What did you get done this week?

  • Compiled PostGIS 2.0 sucessfully.
  • Loaded raster data into PostgreSQL and practiced some query by finishing the raster/vector tutorial.
  • Wrote an analysis of how Euclidean distance and Cost-weighted distance are computed in ArcGIS and GRASS.
  • Setup wiki page.

What do you plan on doing next week?

  • Learn more about PostGIS Raster concepts and functions
  • Write an analysis of how Euclidean distance and Cost-weighted distance are computed in Oracle
  • Start to write a proposal on how to adopt the concepts and algorithms in PostGIS.

Are you blocked on anything?

  • As of now I was not blocked on anything yet, but working in a spatial database is something new and challenging to me. I will need to read and reserch more about it.
  • However, it took me some time to understand how raster coverage is stored in PostGIS, and how Raster type works.


Analysis Report

How Euclidean distance and Cost-weighted distance are computed in ArcGIS and GRASS

  • Euclidean Distance
    • ArcGIS
      • Concepts:
        The Euclidean Distance generates a raster layer that contains the measured distance from every cell to the nearest source. http://help.arcgis.com/en/arcgisdesktop/10.0/help/009z/GUID-7D94981B-1DBB-40F9-9F3F-B025C9F52BCD-web.png (Illustration from ArcGIS Online Help)
      • Function:
        EucDistance (in_source_data, {maximum_distance}, {cell_size}, {out_direction_raster})
        • in_source_data: Raster Layer / Feature Layer (vector)
          • Identifies the cells(raster) or locations(feature) to which the Euclidean distance for every output cell location is calculated.
          • If the source is a raster layer, it must contain only the values of the source cells, while other cells must be NoData.
          • If the source is a feature layer, it will internally be transformed into a raster. The resolution of the converted raster can be controlled with the output cell_size parameter.
        • maximum_distance(Optional): Double Precision
          • Defines the threshold that the accumulative distance values cannot exceed.
          • Any cell location that has accumulative Euclidean distance value exceed this value will be assigned NoData for output value.
          • The default is to the edge of the output raster.
        • cell_size(Optional): Cell size of the output raster
          • Either set in the environment settings of the workspace
          • Or depends on if the input source is:
            • raster: same cell size as the input raster
            • feature: determined by the shorter of the width or height of the extent of input feature divided by 250.
        • out_direction_raster(Optional): Output raster dataset
          • The calculated direction (in degrees) each cell center is from the closest source cell center.
        • Return value: Raster Layer
          • The distance raster identifies the Euclidean distance for each cell to the closest source cell, set of source cells, or source location(s).
          • The distances are measured as Euclidean distance in the projection units of the raster, and are computed from cell center to cell center.
      • Algorithm:
        • Euclidean distance is calculated from the center of the source cell to the center of each of the surrounding cells. The Euclidean algorithm works as follows: for each cell, the distance to each source cell is determined by calculating the hypotenuse with x and y distances between cell centers as the other two legs of the triangle.
          http://help.arcgis.com/en/arcgisdesktop/10.0/help/009z/GUID-B6170E16-50FB-45FB-A724-E24251CDF305-web.gif (Illustration from ArcGIS Online Help)
        • If the shortest distance to a source is less than the specified maximum distance, the value is assigned to the cell location on the output raster.
        • If the cell is at an equal distance to two or more sources, the cell is assigned to the source that is first encountered in the scanning process. User cannot control this scanning process.
        • The actual algorithm computes the information using a two-scan sequential process(need to figure it out?).
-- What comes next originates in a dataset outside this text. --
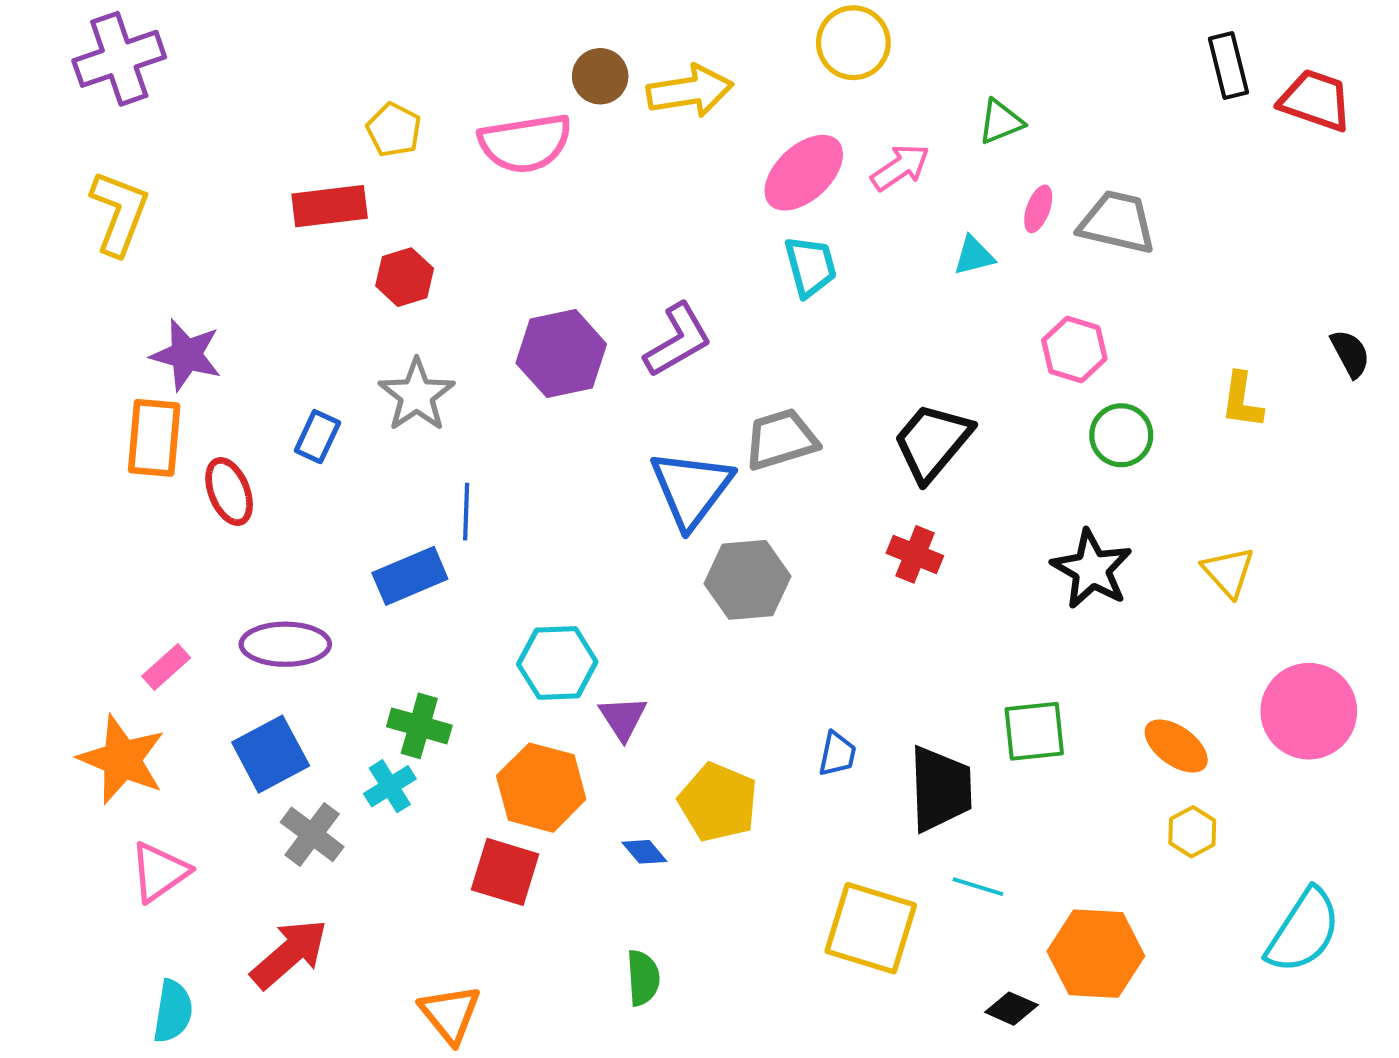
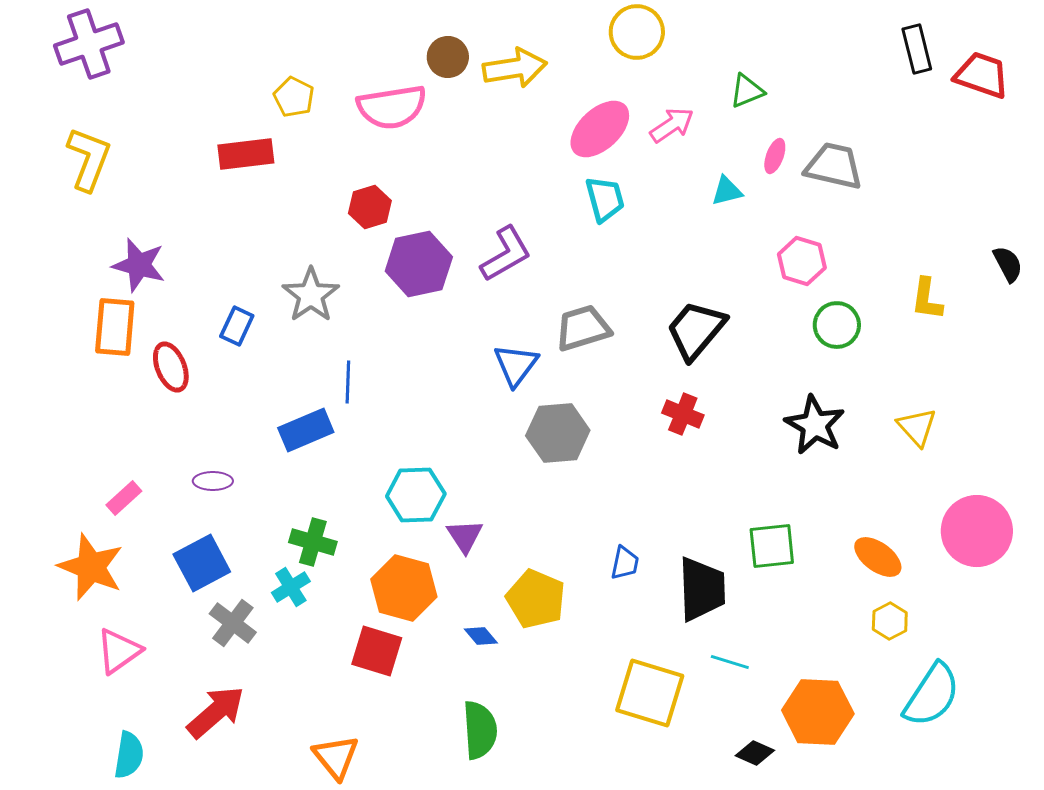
red hexagon: (405, 277) -> (370, 207), moved
blue triangle: (691, 489) -> (516, 365), size x0.7
purple ellipse: (285, 644) -> (213, 481), size x0.6
cyan semicircle: (1303, 931) -> (932, 695), moved
green semicircle: (643, 978) -> (480, 730), size x1.4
This process makes the speed of the tool independent from the number of source cells, the distribution of the source cells, and the maximum distance specified. The only factor that influences the speed with which the tool executes is the size of the raster. The computation time is linearly proportional to the number of cells in the Analysis window.
      • Reference:
        http://help.arcgis.com/en/arcgisdesktop/10.0/help/index.html#//009z0000001p000000.htm


  • Euclidean Distance
    • GRASS
      • r.grow.distance or GDAL tools\ Proximity (Raster Distance) in QGIS
      • Concepts:
        • r.grow.distance metric=euclidean (default):
          generates raster maps representing the distance to the nearest non-null cell in the input map and/or the value of the nearest non-null cell.
        • gdal_proximity generates a raster proximity map indicating the distance from the center of each pixel to the center of the nearest target pixel in the source raster.
      • Function:
        r.grow.distance [-m] input=name [distance=name] [value=name] [metric=string] [—overwrite] [—verbose] [—quiet]
        • input: Raster dataset
          • Source cell locations are represented with non-null cell value
        • distance: Output Raster dataset
          • Identifies distances for each cell to the nearest source cell(s)
        • metric:
          • User specified four different metrics which control the geometry in which grown cells are created
          • Euclidean (by default), Squared, Manhattan, and Maximum
          gdal_proximity.py srcfile dstfile [-srcband n] [-dstband n] [-of format][-co name=value]* [-ot Byte/Int16/Int32/Float32/etc][-values n,n,n] [-distunits PIXEL/GEO] [-maxdist n] [-nodata n][-fixed-buf-val n]
        • srcfile: Raster file, identifies target pixels
        • dstfile: Output Raster file of proximity (distance)
        • -values:
          A list of target pixel values in the source image to be considered target pixels. If not specified, all non-zero pixels will be considered target pixels.
        • -mxdist:
          The maximum distance to be generated. All pixels beyond this distance will be assigned the nodata value.
      • Algorithm:
        • d(dx,dy) = sqrt(dx2 + dy2)
        • Cells grown would form isolines of distance that are circular from a given point, with the distance given by the radius.
      • Reference:
        http://grass.osgeo.org/manuals/html70_user/r.grow.distance.html
        http://www.gdal.org/gdal_proximity.html



  • Cost-weighted Distance
    • ArcGIS
      • Concepts:
        • Calculates the least accumulative cost distance for each cell to the nearest source over a cost surface.
          http://help.arcgis.com/en/arcgisdesktop/10.0/help/009z/GUID-E922AC15-69E2-4965-A49E-28B1017C85E6-web.png
      • Function:
        CostDistance (in_source_data, in_cost_raster, {maximum_distance}, {out_backlink_raster})
        • in_source_data: Raster Layer / Feature Layer (vector)
          • Identifies the cells(raster) or locations(feature) to which the Euclidean distance for every output cell location is calculated.
          • If the source is a raster layer, it must contain only the values of the source cells, while other cells must be NoData.
          • If the source is a feature layer, it will internally be transformed into a raster. By default, the first valid available field will be used, otherwise the ObjectID field will be used.
        • in_cost_raster: Raster Layer
          • The value of each cell represents the cost per unit distance for moving through the cell. Each cell location value is multiplied by the cell resolution while also compensating for diagonal movement to obtain the total cost of passing through the cell.
          • If the input source data and the cost raster are different extents, the default output extent is the intersection of the two. Or you can Union the input rasters to get a cost distance surface for the entire extent.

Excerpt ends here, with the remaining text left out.